Frank Sinatra blared from the speakers of Steriti Memorial Rink as parents held the hands of their elementary school-aged children skating around the ice. The chatter and laughter from dozens of teenagers, parents and helmet-wearing younger children filled the indoor rink, located on Commercial Street in Boston’s North End. The Eliot K-8 Innovation School’s first-ever free skate and 50-50 raffle, held on Feb. 1, offered family-friendly fun for students, parents and teachers.

“This is not a fundraiser as much as it is an opportunity for students, families and teachers to come together,” said Principal Traci Griffith of the Eliot School. “We’re doing a small raffle, but it’s really just to build and strengthen our Eliot community.”

Organized mainly as a get-together for the Eliot School community, the event also served as a fundraiser for the North End’s public school. Members of the Eliot School’s Family Council, similar to a Parent-Teacher Association, sold 50-50 raffle tickets and Fred White, owner of the North End Skate Shop and Snack Bar and also an alumni parent of the Eliot School, agreed to donate proceeds to the school.

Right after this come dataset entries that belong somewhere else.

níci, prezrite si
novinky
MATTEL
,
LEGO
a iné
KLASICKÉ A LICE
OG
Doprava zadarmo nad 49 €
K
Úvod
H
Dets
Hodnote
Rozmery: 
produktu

The principal said the funds would help support school enrichment resources. “Currently we’ve been funding a literacy room, a book room so that teachers have leveled literacy-guided reading books to provide students with instruction,” Griffith said.

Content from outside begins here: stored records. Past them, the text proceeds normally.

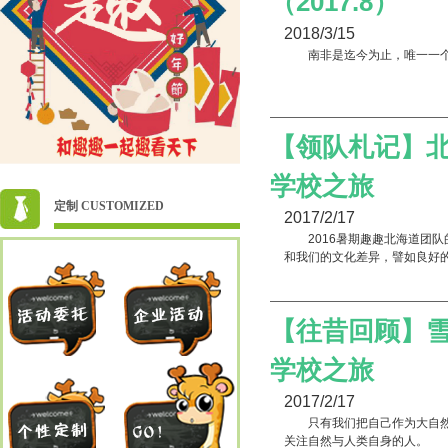
（2017.8）
2018/3/15
南非是迄今为止，唯一一
【领队札记】北
学校之旅
定制 CUSTOMIZED
2017/2/17
2016暑期趣趣北海道
和我们的文化差异，譬如良好
【往昔回顾】雪
学校之旅
2017/2/17
只有我们把自己作为大自
关注自然与人类自身的人。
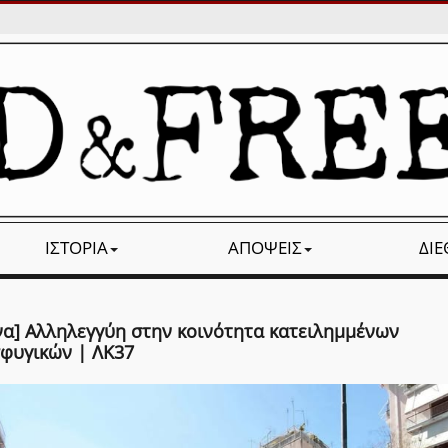
ΙΣΤΟΡΊΑ
ΑΠΌΨΕΙΣ
ΔΙ
να] Αλληλεγγύη στην κοινότητα κατειλημμένων
φυγικών | ΛΚ37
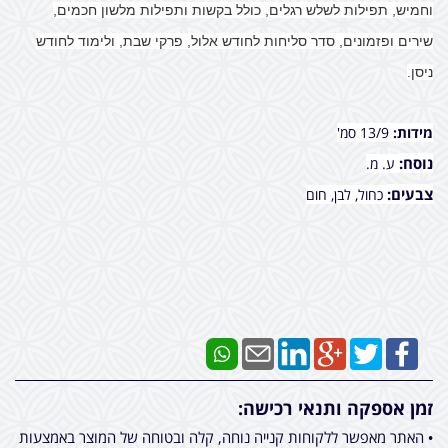
וחמיש, תפילות לשלש רגלים, כולל בקשות ותפילות מלשון חכמים,
שירים ופזמונים, סדר סליחות לחודש אלול, פרקי שבת, ולימוד לחודש
ניסן.
מידות:
13/9 סמ'
נוסח:
ע. מ.
צבעים:
כחול, לבן, חום
זמן אספקה ותנאי רכישה:
• האתר מאפשר ללקוחות קנייה נוחה, קלה ובטוחה של המוצר באמצעות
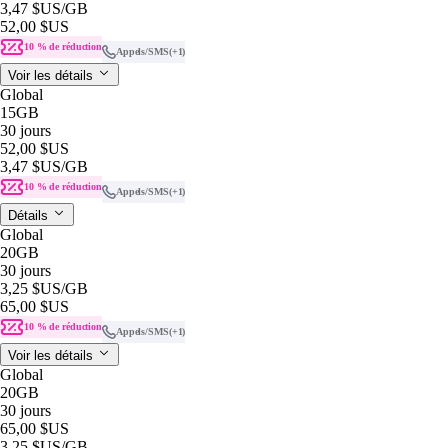
3,47 $US
/GB
52,00 $US
10 % de réduction
Appels/SMS
(+1)
Voir les détails
Global
15GB
30 jours
52,00 $US
3,47 $US
/GB
10 % de réduction
Appels/SMS
(+1)
Détails
Global
20GB
30 jours
3,25 $US
/GB
65,00 $US
10 % de réduction
Appels/SMS
(+1)
Voir les détails
Global
20GB
30 jours
65,00 $US
3,25 $US
/GB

Stephanie Schapino Berksom, a mother of Eliot School students, described a few programs that could benefit from more funding. “PE, art, theater, and music all need to be paid for,” she said. “I feel like oftentimes, they are the first programs to be cut.’”

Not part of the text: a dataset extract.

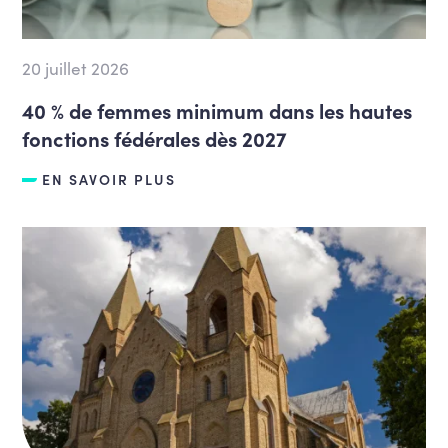
20 juillet 2026
40 % de femmes minimum dans les hautes
fonctions fédérales dès 2027
EN SAVOIR PLUS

Van Pezzelllo, an Eliot School mother and member of the Family Council, said she was optimistic about support from City Hall.

“We have a new mayor and it’s exciting,” said Pezzello, “We’ll see where he stands, but it sounds like he is progressive and he is on the families of Boston’s side. So, I’m trying to be positive.”

Pezzello continued, “The Eliot is a great school and I think that in the past the former mayor has supported the Eliot School tremendously, so we’re hoping that this new mayor will do the same.”

Other parents expressed concerns regarding the funding of areas such as food equity and access.

“I know that there are links shown between academic achievement and nutrition,” said Schapino Berksom, who is also a professor of public health at the University of Illinois in Chicago. Although there are national dietary guidelines for food that public schools serve, that does not always guarantee the highest amount of nutrition, she explained.

She said 78 of Boston’s 128 public schools lack kitchens and get their food frozen from a facility on Long Island. “And although it meets the dietary guidelines, when food has been frozen and sitting around for that long, it loses its nutrients,” she explained.

Maximizing their children’s academic achievements was another common concern. One important way to spend public school funding is by “putting as many resources towards narrowing the academic achievement gap, in whatever way that needs to be done,” said Schapino Berksom. “I think that early education is a very important way to do that.”

Iova Dineva, another Eliot school mother and a designer at Wilson Architects, said teacher development can also benefit from increased funding. “Things like student-teacher development are paid for by the public council and by private funding,” Dineva said. Teacher development can improve the chances that her daughter will get a good education, Dineva said.

Funding for things as a simple as school supplies can also make a difference, Dineva said. “Even things like Kleenex for kids during the flu season or Clorox wipes are needed,” she said. “And then there is also extending the school day. It would be great to have targeted after-school activities that supplement the formal education that [the children] receive in the district.”

Tisha Armbruster, an Eliot School mother and a third-grade teacher at the George F. Kelly Elementary School in nearby Chelsea, cited the Eliot School’s foreign language lessons as an example of funding well used.

 “The Eliot School is constantly doing fundraisers because they need the money for programs,” Armbruster. “They have an Italian program which my daughter is in. They meet two days a week and it’s great because they actually get to learn the language.”